What to produce — Would you please set down the lines of the data from the one containing "Александр, спасибо большое, разбира" to the final line, exactly and only those?

┄┄┄┄┄┄┄┄┄┄

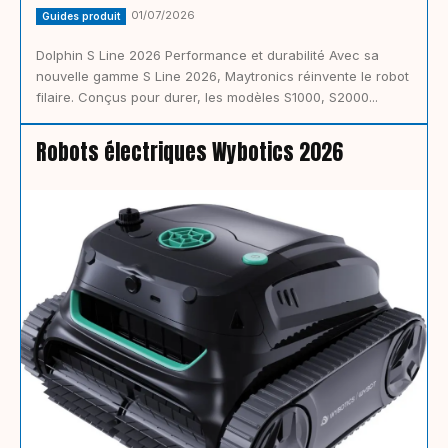
01/07/2026
Guides produit
Dolphin S Line 2026 Performance et durabilité Avec sa
nouvelle gamme S Line 2026, Maytronics réinvente le robot
filaire. Conçus pour durer, les modèles S1000, S2000...
Robots électriques Wybotics 2026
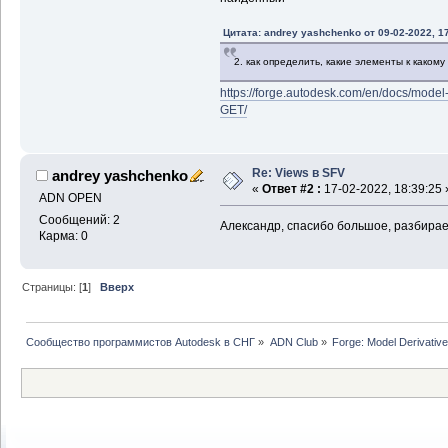
Цитата: andrey yashchenko от 09-02-2022, 1
2. как определить, какие элементы к какому
https://forge.autodesk.com/en/docs/model-
GET/
Re: Views в SFV
andrey yashchenko
«
Ответ #2 :
17-02-2022, 18:39:25 
ADN OPEN
Сообщений: 2
Александр, спасибо большое, разбира
Карма: 0
Страницы: [
1
]
Вверх
Сообщество программистов Autodesk в СНГ
»
ADN Club
»
Forge: Model Derivative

┄┄┄┄┄┄┄┄┄┄

Output —
Александр, спасибо большое, разбира
Карма: 0
Страницы: [
1
]
Вверх
Сообщество программистов Autodesk в СНГ
»
ADN Club
»
Forge: Model Derivative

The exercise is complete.